WalkingMan
New Registrant
I'm new to the forum, and grateful for the opportunity to share, seek help, and help others com to terms with what's happened to them.
To set the stage, I was born in the U.S. in 1965 to native-born parents. At that time, about 85-90 percent of newborn boys fitting that description got circumcised shortly after birth.
Thanks to our small-town doctor, I didn't get a circumcision. My mother later told me the story of how that happened. I'll save that for another post.
One thing Mom said she learned from the doctor was that she had to retract and clean under my foreskin until I learned to do it.
My memory of this was, at the end of each bath, being told to stand up for my mother to open my foreskin and scrub the glans with a soapy cloth. The sensation was so intense, it made me giggle and my legs twitched. It felt "good" yet it was too much for my body to take, like being tickled to the point of losing one's breath.
Sometimes this cleaning took place when I was simply standing in the bathroom while my mother prepared the washcloth, unrelated to routine bathing. She'd tell me to lower my pants and underwear so she could clean my "talliwacker." I complied, not imagining I had any option.
(I would learn much, much later that boys under age 5 usually don't have retractable foreskins. The membranes are fused like a fingernail to a nail bed, and they naturally separate as the boy plays with and stretches his own foreskin. Forcible retraction is premature and harmful. But my foreskin was fully retractable as long as I can remember, probably from forced opening, perhaps at the doctor's urging.)
Mom wasn't shy about this. If one of my older sisters happened to be in the bathroom, I still got my foreskin peeled back and my glans scrubbed. This continued until I was about to start first grade -- part of the story I'll continue elsewhere.

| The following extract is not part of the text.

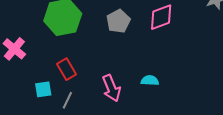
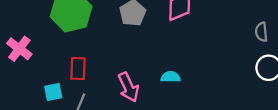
red rectangle: (66, 69) -> (78, 69), turned 35

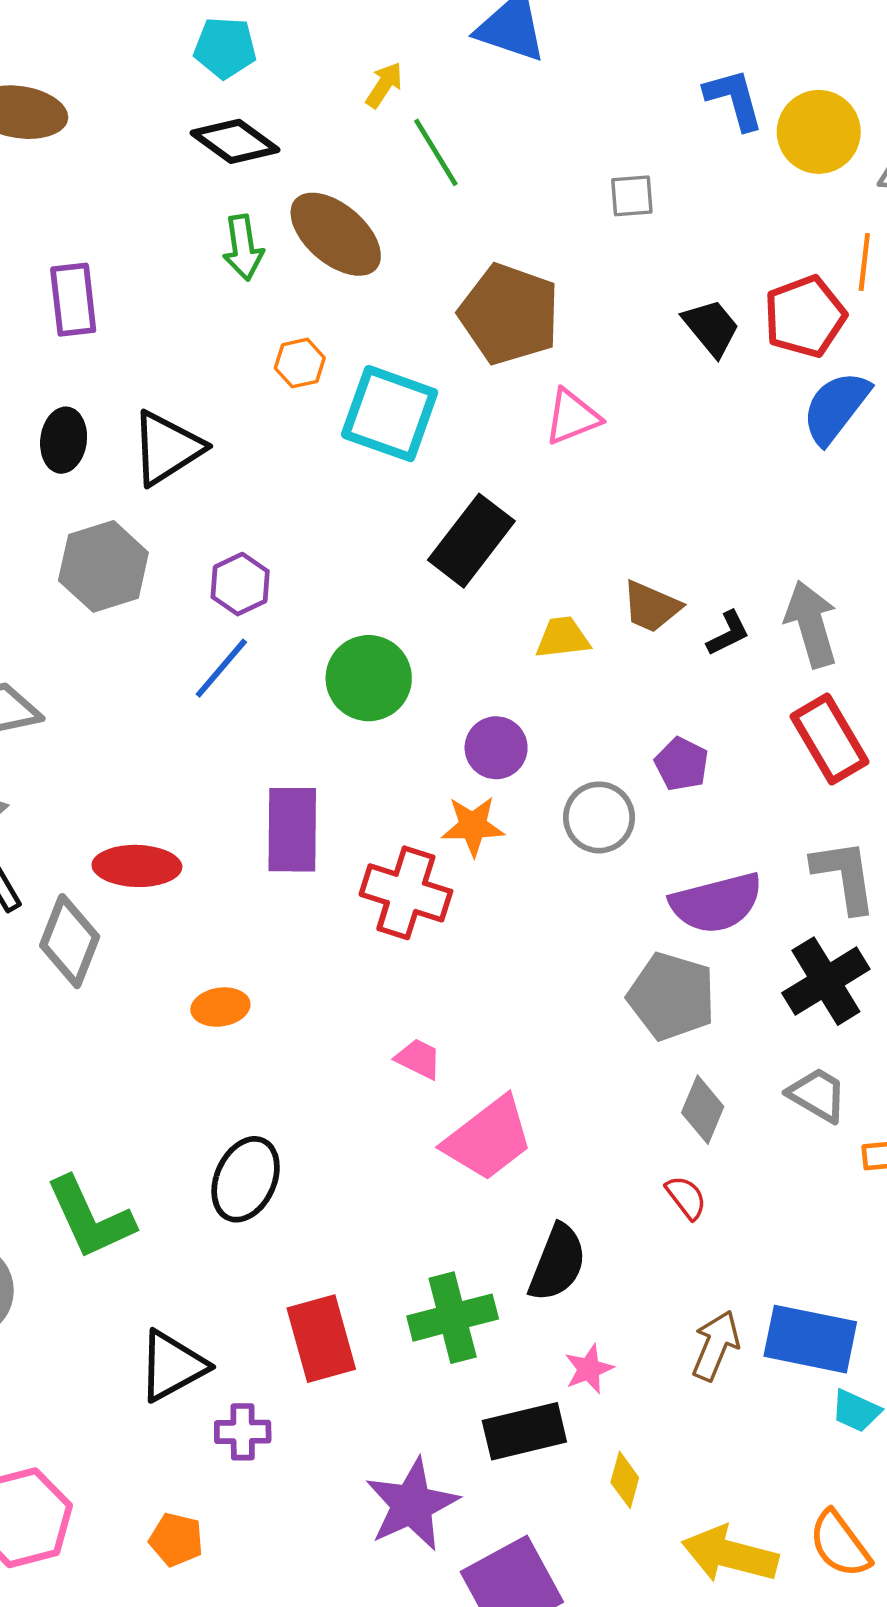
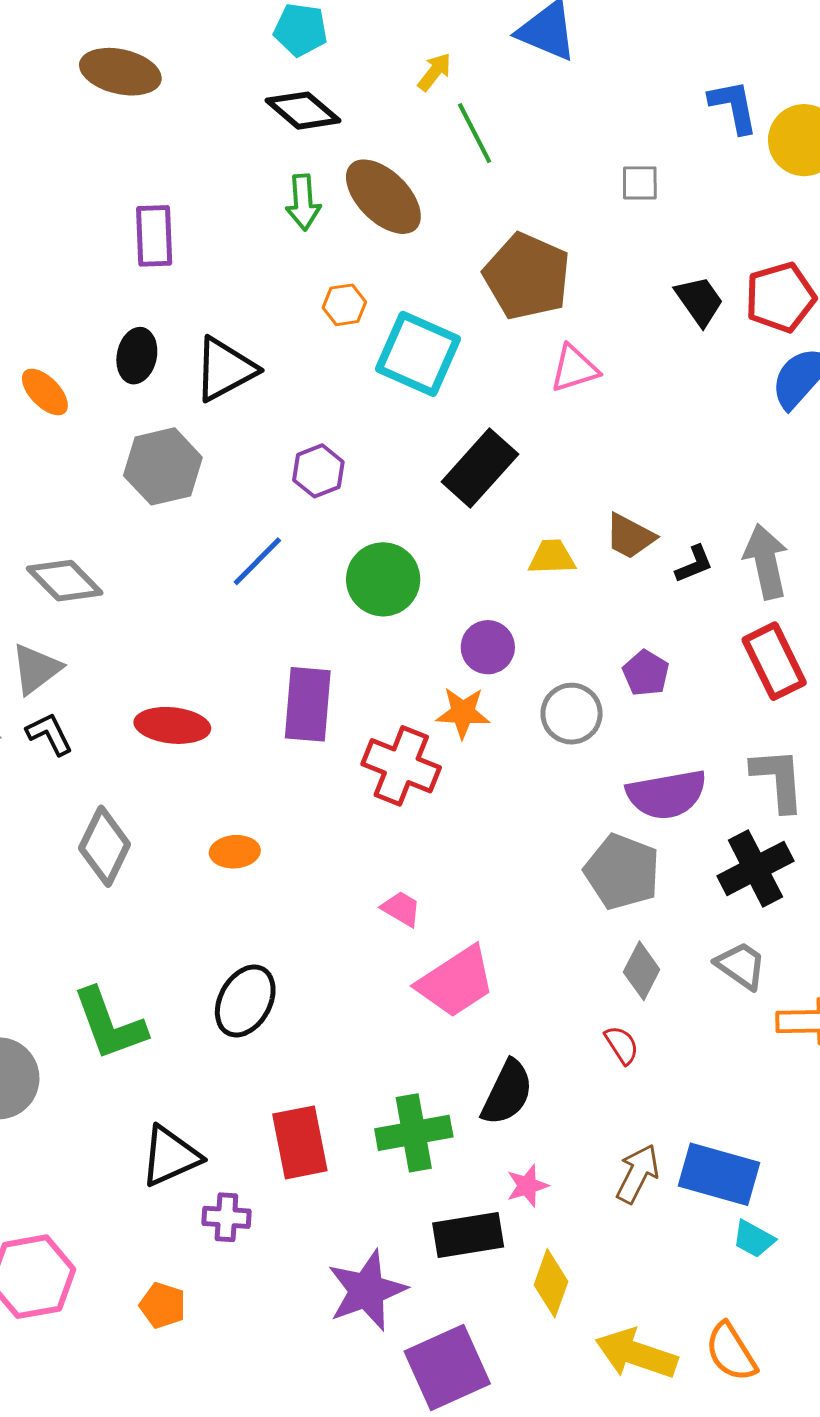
purple hexagon: (240, 584) -> (318, 471), moved
gray diamond: (70, 941) -> (105, 846), moved
yellow diamond: (625, 1480) -> (551, 1283), size x1.4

At some point in childhood, I developed an aversion to defecating in the toilet. When I felt a bowel movement coming on, I would sit down and clench my anus, resisting the pressure to cause what I can only now describe as a pleasant feeling. It wasn't that I didn't want to use the toilet; I just wanted to feel that particular pressure more.
This went on until at least the age of 9, despite my parents' disgust and shaming. At home, either they or one of my sisters would alert to the smell of feces, and I'd be taken to the bathroom for cleanup of the inevitable leakage that had soiled my underwear. A stern lecture would ensue, punctuated with wonder at why a boy my age couldn't simply go to the toilet when he felt the urge to defecate. I didn't have the words to answer.
I now believe I was self-stimulating. Here's why.
This podcast-interview with a somatic therapist included the phrase, "issues are in the tissues," meaning the body stores memories of assault within cells. My eyes flared when the therapist said that sexual trauma to a young boy is usually stored in the anal area.
Only then -- decades later -- did I make the connection: the "sexual assault" of routine, invasive hygiene measures stimulated my penis into sensory overload, and those memories got stored in the tissues surrounding my anus and rectum. I discovered I could awaken the "good" feeling by resisting a bowel movement, without the external overload.
(I have not yet sought somatic or other therapy for this issue, so this is only my analysis. It should not be taken as a professional conclusion nor advice.)
At some point around age 9, I did decide to quit holding my bowel movements and start using the toilet. The issue would not recur to me until I heard that podcast a few weeks ago, and began to wonder about the connection between what happened to me with Mom's invasive cleaning regimen, the toileting issue, and a seemingly unrelated sexual dysfunction that would manifest itself later.
I hit puberty at age 15 and began masturbating daily. Beginning at age 18, I would have four sexual encounters with four different women. With each, I was able to achieve erection, but my penis would go numb on insertion -- oral or vaginal. I could not ejaculate. My mind also seemed to wander during intercourse, not to anything in particular, but simply away from the here-and-now. I believe this is called dissociation.
These encounters ended in physical frustration for me ("blue balls") and fear that something was wrong with my genitals and/or brain. I desperately wanted to ejaculate inside a woman; that was the nearest thing young men had to a rite of passage, and I felt like a little boy until I could experience it.
In those encounters, I recall feeling unable to let my physical excitement build toward ejaculation, which happened easily while masturbating. Shouldn't a woman's vagina be more stimulating than my hand? Yet, my penis felt nothing.
I'd always feared ejaculating too soon, a fear widely spread by popular culture. But there I was, unable to ejaculate at all, despite having condom-free intercourse with a desirable young woman. In one encounter, I faked orgasm so she wouldn't wonder what was wrong, and excused myself to the bathroom, where I self-stimulated to ejaculation.
Finally, on my fifth sexual encounter, I was with a sexually experienced woman my age (26) who let me penetrate her without a condom. Then, sensing my frustration grow when I still couldn't hit climax, she asked if I wanted to penetrate her from behind ("doggy style") because she knew "some men need that." I said yes, and we changed position. Something began to build in my pelvic floor that echoed the sensations I'd felt while approaching orgasm through masturbation. I closed my eyes and let the rhythm of my swinging hips bring those sensations to a head. For the first time, I ejaculated in a woman. I felt relieved that at least I wasn't somehow screwed up to the point that I couldn't enjoy sex as my body wanted.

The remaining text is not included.